What counts as illegible reasoning?
DeepSeek R1 and QwQ-32B exhibit gibberish CoT, but results are hard to reproduce.
A new investigation into illegible reasoning in large language models reveals that both closed and open reasoning models sometimes produce chain-of-thought (CoT) tokens that are semantically incoherent—like 'parted disclaim marinade'—while still generating correct answers. This phenomenon, first noted by Apollo Research and METR in OpenAI models, raises critical questions for AI safety: if such illegible reasoning is load-bearing (i.e., required for task performance), it could undermine chain-of-thought monitoring as a safety strategy. The paper 'Reasoning Models Sometimes Output Illegible Chains of Thought' found that DeepSeek R1, R1-Zero, and QwQ-32B often output illegible reasoning on GPQA questions, as scored by GPT-4o. Truncating QwQ's CoT when illegibility began reduced accuracy, suggesting the garbled tokens are functionally important.
However, attempts to reproduce these findings have been inconsistent. The author ran the original inference and scoring code for DeepSeek R1 and found no illegible reasoning examples, despite the grader model (GPT-4o) being consistent when re-scoring. This discrepancy may stem from limitations in LLM-as-judge metrics, which conflate multiple behaviors—like language switching or model confusion—with true semantic incoherence. Language switching was largely coherent but still scored as illegible, while confusion was understandable but also penalized. The author calls for refined metrics to isolate the most concerning behaviors for chain-of-thought monitoring, and invites community contributions to elicit reproducible examples in open models.

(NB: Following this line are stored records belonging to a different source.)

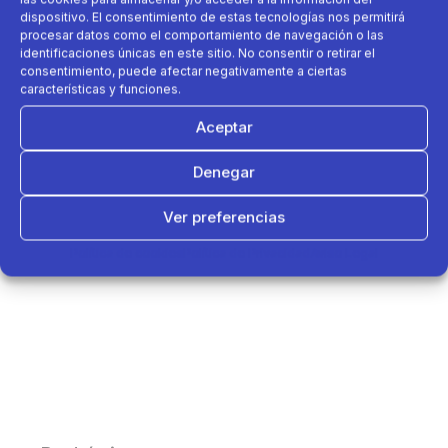
dispositivo. El consentimiento de estas tecnologías nos permitirá
procesar datos como el comportamiento de navegación o las
identificaciones únicas en este sitio. No consentir o retirar el
consentimiento, puede afectar negativamente a ciertas
características y funciones.
Aceptar
Denegar
Ver preferencias
Política de cookies
Política de Privacidad
Aviso Legal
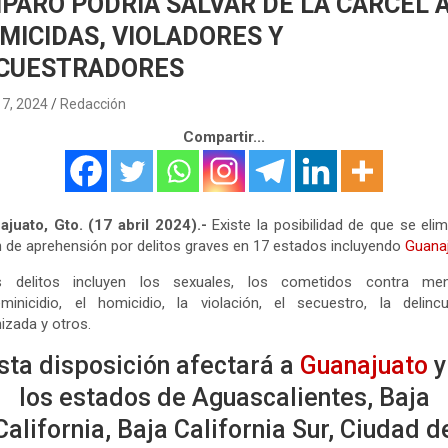
PARO PODRÍA SALVAR DE LA CÁRCEL 
MICIDAS, VIOLADORES Y
CUESTRADORES
17, 2024
Redacción
Compartir...
juato, Gto. (17 abril 2024).-
Existe la posibilidad de que se elim
 de aprehensión por delitos graves en 17 estados incluyendo
Guanaj
s delitos incluyen los sexuales, los cometidos contra men
minicidio, el homicidio, la violación, el secuestro, la delinc
izada y otros.
sta disposición afectará a
Guanajuato
y
los estados de Aguascalientes, Baja
California, Baja California Sur, Ciudad d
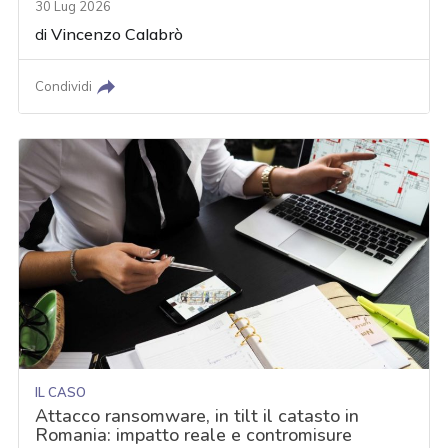
30 Lug 2026
di
Vincenzo Calabrò
Condividi
IL CASO
Attacco ransomware, in tilt il catasto in
Romania: impatto reale e contromisure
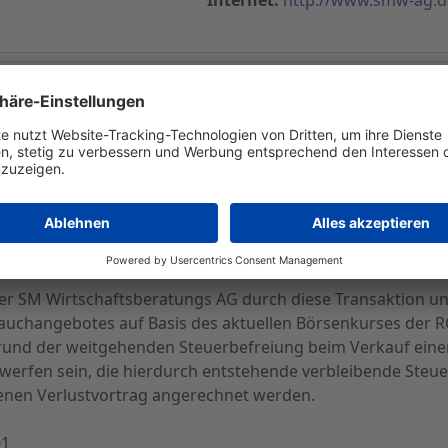
uschangebot für die Anteile an der Konzerntochter SM 
 von der RCM Beteiligungs AG ein privates Umtauschangebo
gen. Bei Annahme soll die SM Wirtschaftsberatungs AG für 
, die aus einer noch durchzuführenden Sachkapitalerhöhu
gungs AG sollen mit einer Gewinnberechtigung ab dem 01.0
iegen. Bei einer vollständigen Annahme dieses Umtauschan
ligungs AG von derzeit ca. 37% auf ca. 40% erhöhen.
der SM Wirtschaftsberatungs AG durch diese Transaktion u
uchangebotes auf Basis des aktuellen Börsenkurses der R
rund der weitgehenden Steuerbefreiung beim Verkauf eine
rwerfen sein, die hierdurch entstehende verbleibende Steu
en Verlustvortrag angerechnet werden.
01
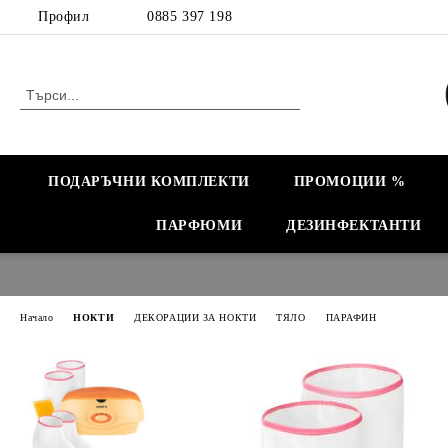
Профил
0885 397 198
ПОДАРЪЧНИ КОМПЛЕКТИ
ПРОМОЦИИ %
ПАРФЮМИ
ДЕЗИНФЕКТАНТИ
Начало
НОКТИ
ДЕКОРАЦИИ ЗА НОКТИ
ТЯЛО
ПАРАФИН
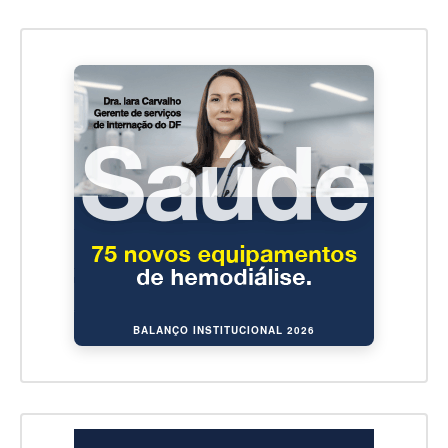
BALANÇO INSTITUCIONAL 2026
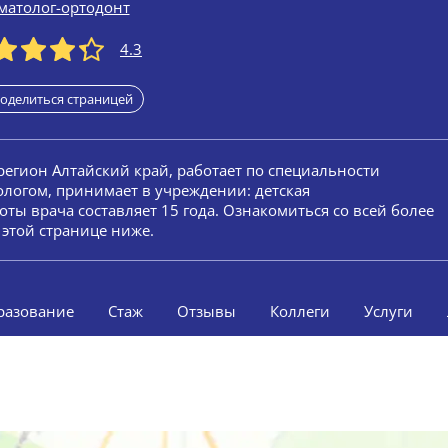
матолог-ортодонт
4.3
оделиться страницей
 регион Алтайский край, работает по специальности
ологом, принимает в учреждении: детская
ты врача составляет 15 года. Ознакомиться со всей более
этой странице ниже.
разование
Стаж
Отзывы
Коллеги
Услуги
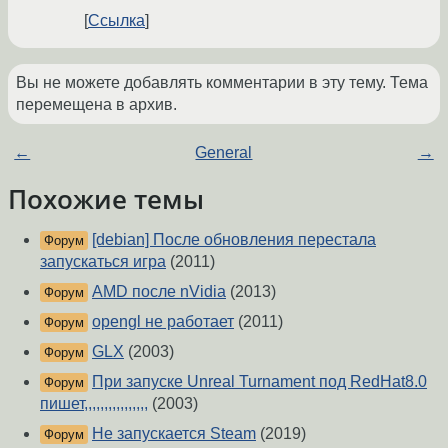
Ссылка
Вы не можете добавлять комментарии в эту тему. Тема
перемещена в архив.
←
General
→
Похожие темы
[debian] После обновления перестала
Форум
запускаться игра
(2011)
AMD после nVidia
(2013)
Форум
opengl не работает
(2011)
Форум
GLX
(2003)
Форум
При запуске Unreal Turnament под RedHat8.0
Форум
пишет,,,,,,,,,,,,,,,,
(2003)
Не запускается Steam
(2019)
Форум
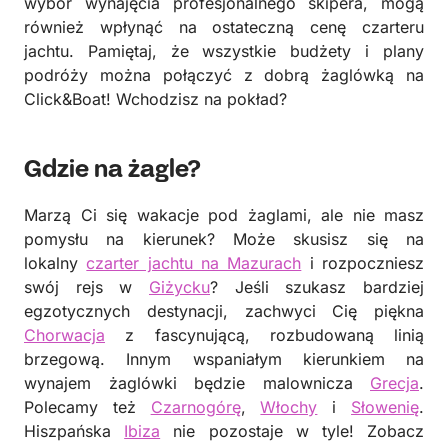
wybór wynajęcia profesjonalnego skipera, mogą
również wpłynąć na ostateczną cenę czarteru
jachtu. Pamiętaj, że wszystkie budżety i plany
podróży można połączyć z dobrą żaglówką na
Click&Boat! Wchodzisz na pokład?
Gdzie na żagle?
Marzą Ci się wakacje pod żaglami, ale nie masz
pomysłu na kierunek? Może skusisz się na
lokalny
czarter jachtu na Mazurach
i rozpoczniesz
swój rejs w
Giżycku
? Jeśli szukasz bardziej
egzotycznych destynacji, zachwyci Cię piękna
Chorwacja
z fascynującą, rozbudowaną linią
brzegową. Innym wspaniałym kierunkiem na
wynajem żaglówki będzie malownicza
Grecja
.
Polecamy też
Czarnogórę
,
Włochy
i
Słowenię
.
Hiszpańska
Ibiza
nie pozostaje w tyle! Zobacz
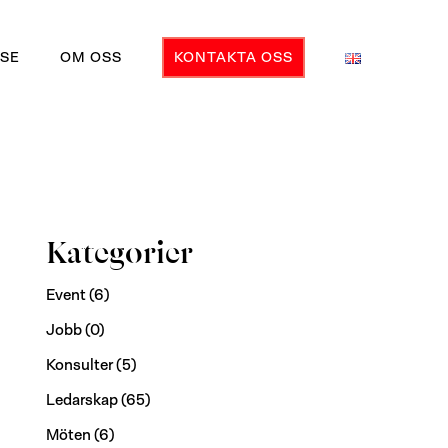
SE
OM OSS
KONTAKTA OSS
Kategorier
Event
(6)
Jobb
(0)
Konsulter
(5)
Ledarskap
(65)
Möten
(6)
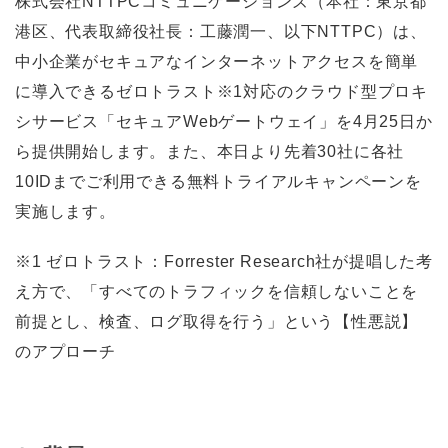
株式会社NTTPCコミュニケーションズ（本社：東京都
港区、代表取締役社長：工藤潤一、以下NTTPC）は、
中小企業がセキュアなインターネットアクセスを簡単
に導入できるゼロトラスト※1対応のクラウド型プロキ
シサービス「セキュアWebゲートウェイ」を4月25日か
ら提供開始します。また、本日より先着30社に各社
10IDまでご利用できる無料トライアルキャンペーンを
実施します。
※1 ゼロトラスト：Forrester Research社が提唱した考
え方で、「すべてのトラフィックを信頼しないことを
前提とし、検査、ログ取得を行う」という【性悪説】
のアプローチ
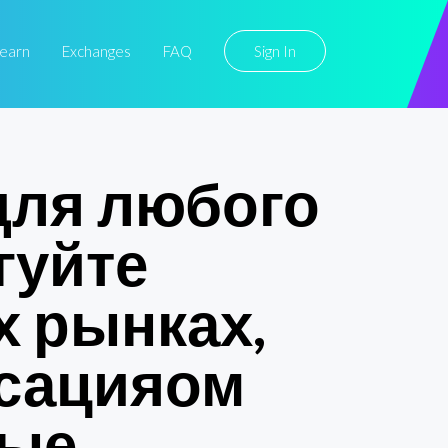
earn
Exchanges
FAQ
Sign In
 для любого
гуйте
 рынках,
ьсацияом
ные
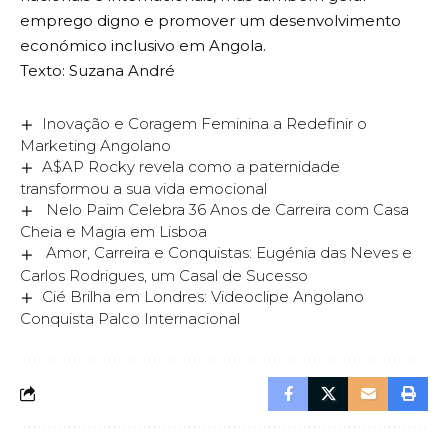
emprego digno e promover um desenvolvimento
económico inclusivo em Angola.
Texto: Suzana André
Inovação e Coragem Feminina a Redefinir o
Marketing Angolano
A$AP Rocky revela como a paternidade
transformou a sua vida emocional
Nelo Paim Celebra 36 Anos de Carreira com Casa
Cheia e Magia em Lisboa
Amor, Carreira e Conquistas: Eugénia das Neves e
Carlos Rodrigues, um Casal de Sucesso
Cié Brilha em Londres: Videoclipe Angolano
Conquista Palco Internacional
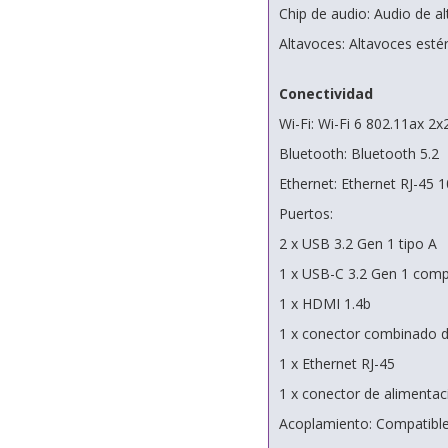
Chip de audio: Audio de a
Altavoces: Altavoces esté
Conectividad
Wi-Fi: Wi-Fi 6 802.11ax 2x
Bluetooth: Bluetooth 5.2
Ethernet: Ethernet RJ-45
Puertos:
2 x USB 3.2 Gen 1 tipo A
1 x USB-C 3.2 Gen 1 compa
1 x HDMI 1.4b
1 x conector combinado d
1 x Ethernet RJ-45
1 x conector de alimentac
Acoplamiento: Compatible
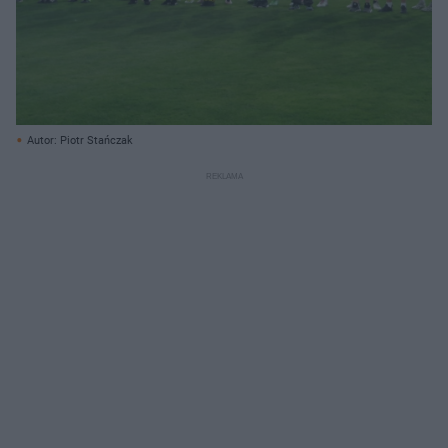
Autor: Piotr Stańczak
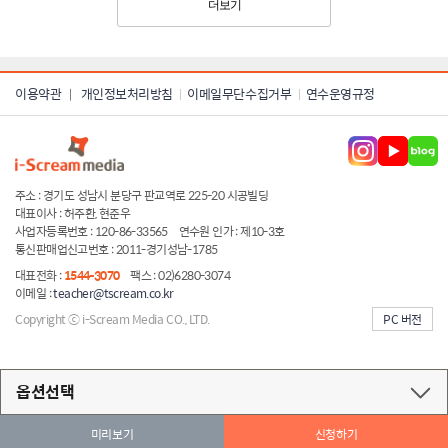
더보기
이용약관
개인정보처리방침
이메일무단수집거부
연수운영규정
|
주소 : 경기도 성남시 분당구 판교역로 225-20 시공빌딩
대표이사 : 허주환, 현준우
사업자등록번호 : 120-86-33565
연수원 인가 : 제10-3호
통신판매업신고번호 : 2011-경기성남-1785
대표전화 :
1544-3070
팩스 : 02)6280-3074
이메일 :
teacher@tscream.co.kr
Copyright ⓒ i-Scream Media CO., LTD.
PC 버전
server ip:222.231.26.41
옵션선택
미리보기
신청하기
고전읽기로 1년 학급운영 쉽게 끝내기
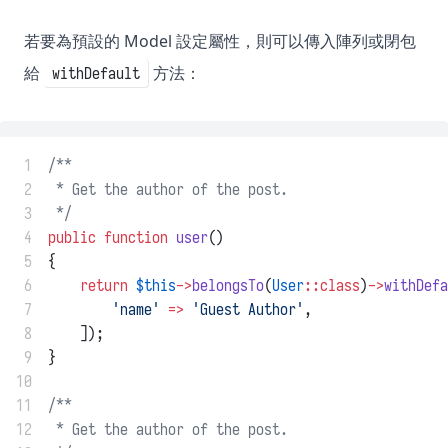
若要為預設的 Model 設定屬性，則可以傳入陣列或閉包
給
方法：
withDefault
 1
/**
 2
 * Get the author of the post.
 3
 */
 4
public
function
user
()
 5
{
 6
return
$this
->
belongsTo
(
User
::class
)
->
withDefa
 7
'name'
=>
'Guest Author'
,
 8
    ]);
 9
}
10
11
/**
12
 * Get the author of the post.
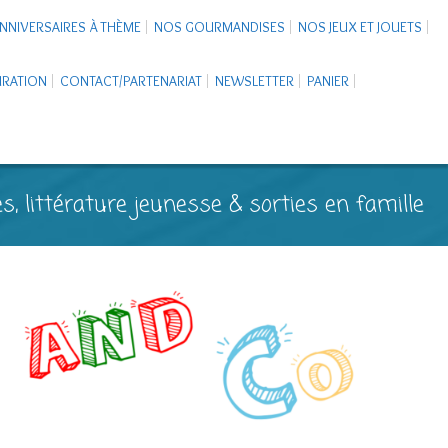
NNIVERSAIRES À THÈME
NOS GOURMANDISES
NOS JEUX ET JOUETS
PIRATION
CONTACT/PARTENARIAT
NEWSLETTER
PANIER
s, littérature jeunesse & sorties en famille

- Illegible reasoning (e.g., 'parted disclaim marinade') observed in OpenAI models and open models like DeepSeek R1 and QwQ-32B
- Truncating QwQ's CoT at illegibility onset reduced accuracy, implying garbled tokens are load-bearing
- Reproduction attempts for DeepSeek R1 failed; LLM-as-judge metrics conflate language switching and confusion with true incoherence
Why It Matters
Illegible CoT threatens safety monitoring; reproducing it in open models is key to understanding AI reasoning.